US fear-mongering breeds real danger in the region

(China Daily) Updated: 2016-03-11 07:38

US fear-mongering breeds real danger in the region

A warship sails in South China Sea during a Chinese navy drill in South China Sea, July 28, 2015. [Photo/CFP]

David Harsanyi, senior editor of the US Web magazine The Federalist could not be more correct in observing: "Perception is everything in politics. And we believe a lot of ridiculous things."

He was talking about voter anxiety in the United States, and pointed out to readers that "China's economic supremacy is a myth".

We could not agree more. At home and abroad, there is a tendency to ignore the essential per capita aspect when evaluating the Chinese economy.

To those worried or elated that China's economy has surpassed the US' as the world's largest, or is quickly approaching that point, we want to give the very same heads-up: We are not there yet.

The same is true of the claim that China's military might is rapidly catching up with that of the US, and is now a credible threat to it.
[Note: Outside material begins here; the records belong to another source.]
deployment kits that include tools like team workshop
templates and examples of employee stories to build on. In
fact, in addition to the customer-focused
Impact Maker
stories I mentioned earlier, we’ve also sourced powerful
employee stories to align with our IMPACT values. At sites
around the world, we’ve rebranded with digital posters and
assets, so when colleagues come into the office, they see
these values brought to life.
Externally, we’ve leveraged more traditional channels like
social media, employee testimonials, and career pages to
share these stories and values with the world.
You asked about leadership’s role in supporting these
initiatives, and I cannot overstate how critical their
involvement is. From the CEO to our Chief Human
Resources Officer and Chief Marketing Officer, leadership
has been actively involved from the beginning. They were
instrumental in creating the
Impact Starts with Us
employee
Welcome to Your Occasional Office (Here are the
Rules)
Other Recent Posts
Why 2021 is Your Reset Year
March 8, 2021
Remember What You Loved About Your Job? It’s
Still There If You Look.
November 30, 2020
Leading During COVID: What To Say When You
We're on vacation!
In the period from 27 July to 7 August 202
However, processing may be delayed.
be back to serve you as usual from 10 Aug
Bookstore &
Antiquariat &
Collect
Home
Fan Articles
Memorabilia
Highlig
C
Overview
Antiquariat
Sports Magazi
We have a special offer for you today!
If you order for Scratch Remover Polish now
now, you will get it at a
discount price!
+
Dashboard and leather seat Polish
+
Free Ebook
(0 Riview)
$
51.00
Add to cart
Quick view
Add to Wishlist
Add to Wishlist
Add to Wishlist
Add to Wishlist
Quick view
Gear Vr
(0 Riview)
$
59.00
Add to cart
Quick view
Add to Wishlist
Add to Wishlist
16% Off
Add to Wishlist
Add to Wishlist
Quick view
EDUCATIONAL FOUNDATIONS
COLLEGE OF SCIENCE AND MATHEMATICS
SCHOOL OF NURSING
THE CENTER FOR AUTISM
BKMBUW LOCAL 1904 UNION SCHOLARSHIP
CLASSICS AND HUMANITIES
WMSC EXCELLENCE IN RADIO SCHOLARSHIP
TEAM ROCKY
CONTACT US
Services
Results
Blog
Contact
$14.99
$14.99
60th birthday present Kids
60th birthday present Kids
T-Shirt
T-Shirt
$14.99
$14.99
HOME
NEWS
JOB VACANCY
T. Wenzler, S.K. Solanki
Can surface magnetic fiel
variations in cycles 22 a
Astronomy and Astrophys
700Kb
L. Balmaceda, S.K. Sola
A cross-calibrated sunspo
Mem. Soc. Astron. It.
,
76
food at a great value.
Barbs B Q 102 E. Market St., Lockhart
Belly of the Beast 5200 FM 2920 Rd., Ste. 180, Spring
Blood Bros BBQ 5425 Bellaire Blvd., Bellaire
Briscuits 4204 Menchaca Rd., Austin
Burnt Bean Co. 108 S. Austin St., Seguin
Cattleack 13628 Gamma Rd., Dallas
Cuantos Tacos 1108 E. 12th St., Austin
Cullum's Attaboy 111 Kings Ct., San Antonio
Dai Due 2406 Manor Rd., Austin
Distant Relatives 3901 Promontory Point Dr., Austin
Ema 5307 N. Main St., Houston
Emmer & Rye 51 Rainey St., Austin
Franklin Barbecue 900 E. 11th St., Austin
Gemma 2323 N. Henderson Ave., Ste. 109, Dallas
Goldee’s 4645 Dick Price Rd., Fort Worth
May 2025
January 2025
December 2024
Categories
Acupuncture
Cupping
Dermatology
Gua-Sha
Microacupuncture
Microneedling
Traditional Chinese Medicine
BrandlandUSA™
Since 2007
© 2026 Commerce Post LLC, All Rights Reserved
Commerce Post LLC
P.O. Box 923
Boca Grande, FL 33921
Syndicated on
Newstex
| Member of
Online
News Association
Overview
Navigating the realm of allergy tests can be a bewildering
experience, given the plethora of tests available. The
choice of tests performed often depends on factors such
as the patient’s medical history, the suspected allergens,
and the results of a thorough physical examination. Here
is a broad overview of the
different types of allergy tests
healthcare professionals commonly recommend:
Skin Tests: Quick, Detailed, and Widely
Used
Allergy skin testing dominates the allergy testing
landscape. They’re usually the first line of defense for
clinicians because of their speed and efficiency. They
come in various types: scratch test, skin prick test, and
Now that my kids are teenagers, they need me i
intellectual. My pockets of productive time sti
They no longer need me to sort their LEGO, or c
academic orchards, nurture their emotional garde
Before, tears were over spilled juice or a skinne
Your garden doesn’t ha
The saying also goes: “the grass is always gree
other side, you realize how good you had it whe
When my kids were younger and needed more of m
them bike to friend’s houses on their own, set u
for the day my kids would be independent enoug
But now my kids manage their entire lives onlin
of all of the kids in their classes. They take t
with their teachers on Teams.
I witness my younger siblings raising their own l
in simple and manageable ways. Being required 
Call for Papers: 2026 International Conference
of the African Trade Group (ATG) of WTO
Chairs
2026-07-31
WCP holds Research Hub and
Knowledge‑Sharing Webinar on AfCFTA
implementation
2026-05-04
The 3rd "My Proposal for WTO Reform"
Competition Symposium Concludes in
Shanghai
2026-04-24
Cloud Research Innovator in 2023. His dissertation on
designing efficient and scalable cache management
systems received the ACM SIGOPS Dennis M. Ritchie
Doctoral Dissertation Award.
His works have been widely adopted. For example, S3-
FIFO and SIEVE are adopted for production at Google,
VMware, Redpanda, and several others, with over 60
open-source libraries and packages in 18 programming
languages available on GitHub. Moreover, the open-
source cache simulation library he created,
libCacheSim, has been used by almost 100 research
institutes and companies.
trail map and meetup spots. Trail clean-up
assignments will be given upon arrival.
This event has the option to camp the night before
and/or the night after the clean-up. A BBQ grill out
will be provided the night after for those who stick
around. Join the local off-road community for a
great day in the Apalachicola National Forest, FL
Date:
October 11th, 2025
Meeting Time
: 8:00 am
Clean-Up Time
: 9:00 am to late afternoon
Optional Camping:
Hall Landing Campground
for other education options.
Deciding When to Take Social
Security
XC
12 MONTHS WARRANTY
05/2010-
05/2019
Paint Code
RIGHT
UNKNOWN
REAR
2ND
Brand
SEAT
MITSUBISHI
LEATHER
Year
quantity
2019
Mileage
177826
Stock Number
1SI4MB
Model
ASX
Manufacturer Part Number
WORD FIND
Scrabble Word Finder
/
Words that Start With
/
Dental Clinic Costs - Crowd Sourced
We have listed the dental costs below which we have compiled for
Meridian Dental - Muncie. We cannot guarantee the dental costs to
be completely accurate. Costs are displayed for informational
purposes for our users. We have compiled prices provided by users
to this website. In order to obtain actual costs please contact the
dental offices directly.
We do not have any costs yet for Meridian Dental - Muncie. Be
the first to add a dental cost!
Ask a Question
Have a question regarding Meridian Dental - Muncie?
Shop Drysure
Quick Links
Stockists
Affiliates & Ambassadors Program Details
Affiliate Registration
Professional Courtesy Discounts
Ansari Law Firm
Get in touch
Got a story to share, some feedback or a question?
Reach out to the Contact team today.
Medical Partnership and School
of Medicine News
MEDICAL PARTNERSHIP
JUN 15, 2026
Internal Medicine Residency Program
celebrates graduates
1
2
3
Such overestimations of Chinese prowess are flawed and misleading, and the anxiety and fear resulting from them may result in devastating consequences; particularly when suspicions are involved.

Unfortunately, the situation in the South China Sea seems to be evolving in that direction. This is dangerous.

Not because of China's reclamation activities or the defense facilities it has installed on the land it has held for centuries.

Not because the US Air Force will continue to fly daily missions in China's airspace and the US Navy will continue its "freedom of navigation" operations in Chinese waters, or because Washington is in talks to station B-1 strike bombers in Australia.

These are deliberated moves, both manageable and under control.

Beijing and Washington are both concerned about unwanted outcomes, thus in discussions about a common code of conduct to regulate their militaries' encounters whether in the air or at sea.

The real danger lies in the vicious circle at work: Washington's fear of being elbowed out of the region by an increasingly capable and "assertive" China has made it paranoid about the South China Sea, and it is fear-mongering to rally resistance against Beijing.

But the response to Washington's call for joint patrols in the South China Sea has been less than enthusiastic: because few in the region have felt a credible threat, because everybody knows freedom of navigation is not an issue here, and most know the waters will remain peaceful and stable unless sabotaged.

US saber-rattling in the South China Sea is hardly a thing to worry about, as long as it is, as Washington has pledged, in accordance with international law.

But the fear it feeds on and breeds is, as it may result in a self-fulfilling prophecy.